Sous couvert de révolution technologique et numérique, les politiques publiques veulent désormais aller plus loin. Dans l’entreprise, avec la réforme du Code du travail qui consacre l’inversion de la hiérarchie des normes, elles veulent renforcer le pouvoir patronal sur les relations d’emploi et de travail. Et hors de l’entreprise, avec la réforme de l’indemnisation du chômage et du compte personnel de formation, elles contribuent à renforcer la flexibilité sans sécurité du marché du travail où le salarié devient garant de sa propre « employabilité ».

Ces choix de politique publique sont en échec, en France comme en Europe

Depuis 2012, les gouvernements Hollande se sont enfermés dans cette logique de réduction des coûts des entreprises sans succès.

Avec 745 000 chômeurs de plus en 3 ans et demi, la courbe du chômage ne s’est pas inversée malgré les cadeaux successifs au Medef. Et la croissance ne repart pas, alors même que la BCE injecte depuis 2013 des sommes colossales dans l’économie, que le prix du brut de pétrole et les taux d’intérêt sont au plus bas.

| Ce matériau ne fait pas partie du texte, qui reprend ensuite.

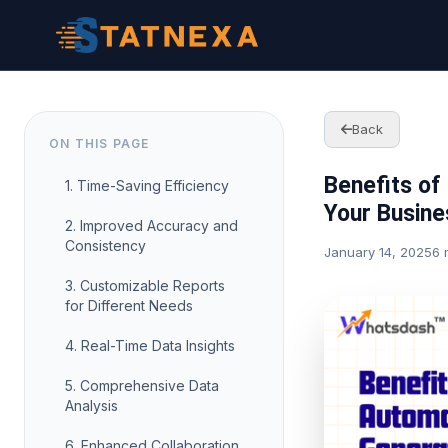
Back
ON THIS PAGE
Benefits of
1. Time-Saving Efficiency
Your Busine
2. Improved Accuracy and
Consistency
January 14, 2025
6 
3. Customizable Reports
for Different Needs
4. Real-Time Data Insights
5. Comprehensive Data
Analysis
6. Enhanced Collaboration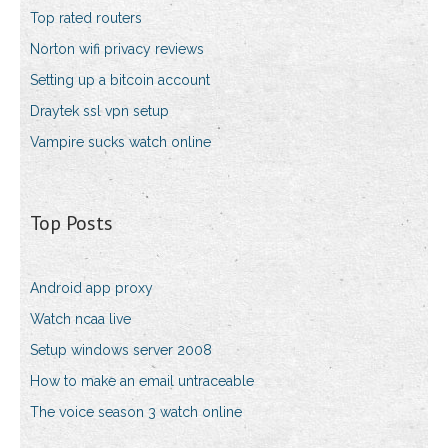
Top rated routers
Norton wifi privacy reviews
Setting up a bitcoin account
Draytek ssl vpn setup
Vampire sucks watch online
Top Posts
Android app proxy
Watch ncaa live
Setup windows server 2008
How to make an email untraceable
The voice season 3 watch online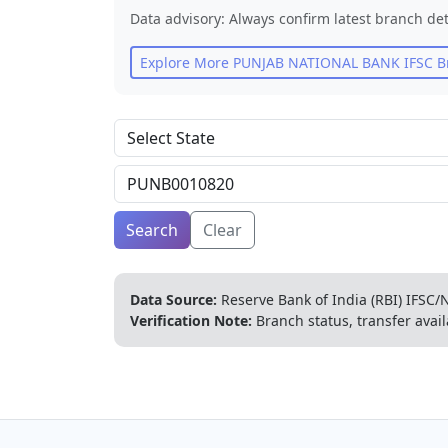
Data advisory: Always confirm latest branch det
Explore More
PUNJAB NATIONAL BANK
IFSC B
Search
Clear
Data Source:
Reserve Bank of India (RBI) IFSC/N
Verification Note:
Branch status, transfer avail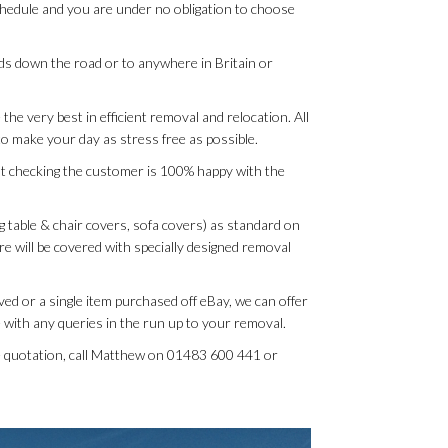
schedule and you are under no obligation to choose
rds down the road or to anywhere in Britain or
the very best in efficient removal and relocation. All
o make your day as stress free as possible.
t checking the customer is 100% happy with the
g table & chair covers, sofa covers) as standard on
ure will be covered with specially designed removal
ed or a single item purchased off eBay, we can offer
 with any queries in the run up to your removal.
ee quotation, call Matthew on 01483 600 441 or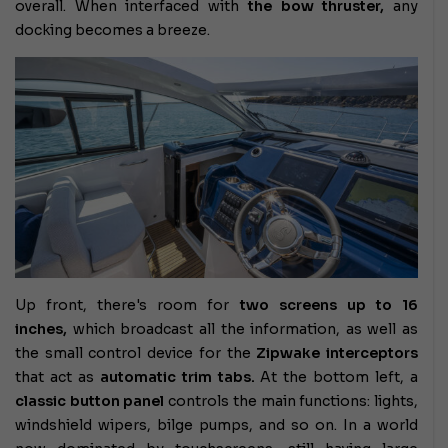
overall. When interfaced with
the bow thruster,
any
docking becomes a breeze.
Up front, there's room for
two screens up to 16
inches,
which broadcast all the information, as well as
the small control device for the
Zipwake
interceptors
that act as
automatic trim tabs.
At the bottom left, a
classic button panel
controls the main functions: lights,
windshield wipers, bilge pumps, and so on. In a world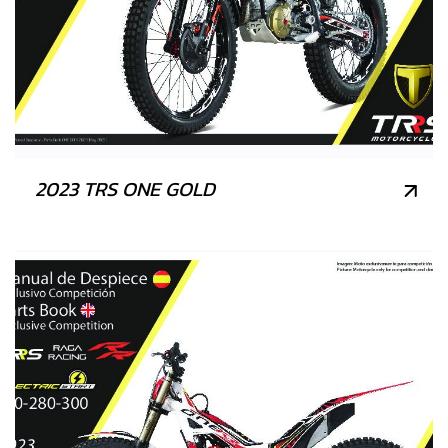
2023 TRS ONE GOLD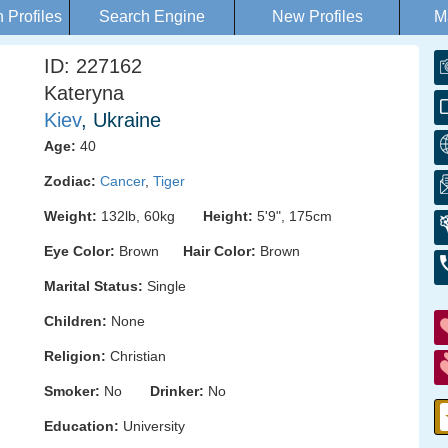
Profiles
Search Engine
New Profiles
M
ID: 227162
Kateryna
Kiev
, Ukraine
Age:
40
Zodiac:
Cancer
,
Tiger
Weight:
132lb, 60kg
Height:
5'9", 175cm
Eye Color:
Brown
Hair Color:
Brown
Marital Status:
Single
Children:
None
Religion:
Christian
Smoker:
No
Drinker:
No
Education:
University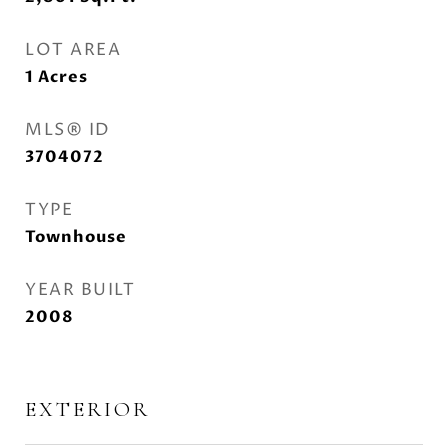
LOT AREA
1
Acres
MLS® ID
3704072
TYPE
Townhouse
YEAR BUILT
2008
EXTERIOR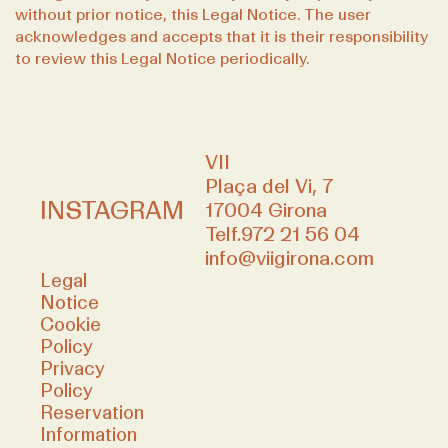
without prior notice, this Legal Notice. The user
acknowledges and accepts that it is their responsibility
to review this Legal Notice periodically.
VII
Plaça del Vi, 7
INSTAGRAM
17004 Girona
Telf.
972 21 56 04
info@viigirona.com
Legal
Notice
Cookie
Policy
Privacy
Policy
Reservation
Information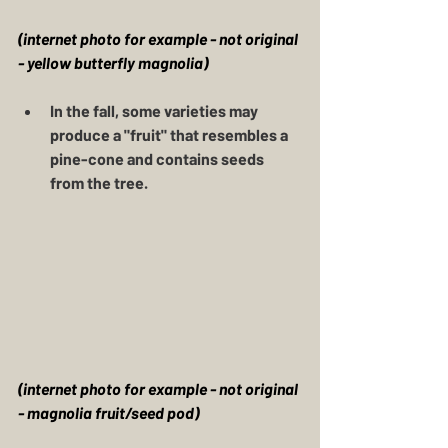
(internet photo for example - not original 
- yellow butterfly magnolia)
In the fall, some varieties may 
produce a "fruit" that resembles a 
pine-cone and contains seeds 
from the tree. 
(internet photo for example - not original 
- magnolia fruit/seed pod)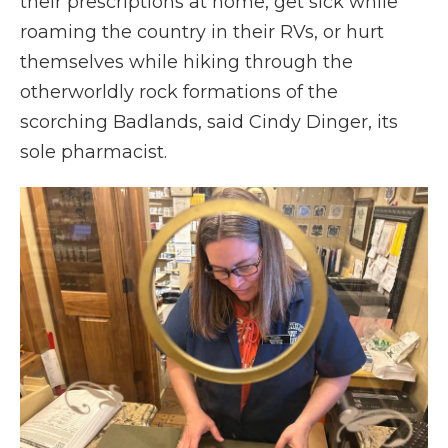
their prescriptions at home, get sick while
roaming the country in their RVs, or hurt
themselves while hiking through the
otherworldly rock formations of the
scorching Badlands, said Cindy Dinger, its
sole pharmacist.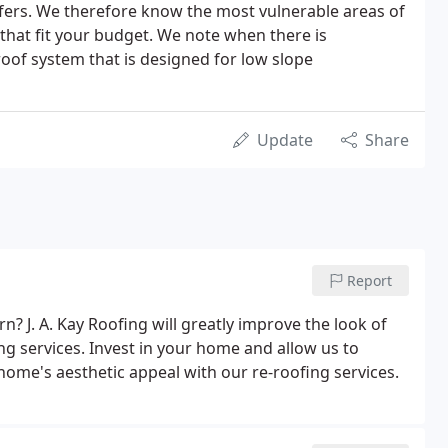
oofers. We therefore know the most vulnerable areas of
e that fit your budget. We note when there is
 roof system that is designed for low slope
Update
Share
Report
rn? J. A. Kay Roofing will greatly improve the look of
g services. Invest in your home and allow us to
home's aesthetic appeal with our re-roofing services.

En revanche, la vie quotidienne des Français s’est détériorée très concrètement. La qualité des services publics se dégrade fortement. L’espérance de vie à la naissance des Français diminue. Et pour la première fois depuis longtemps les jeunes anticipent que l’avenir sera plus difficile que celui de leurs parents.

4 - L’emploi et le travail au cœur de la bataille idéologique en France et en Europe

L’emploi au cœur de la bataille idéologique

Les idées reçues de nos concitoyen-ne-s sur l’emploi et le travail sont nombreuses, reflet d’une incessante campagne idéologique que mènent les tenants des logiques libérales. L’objectif est simple : justifier la remise en cause des protections et des acquis notamment liés aux avancées progressistes depuis le CNR. 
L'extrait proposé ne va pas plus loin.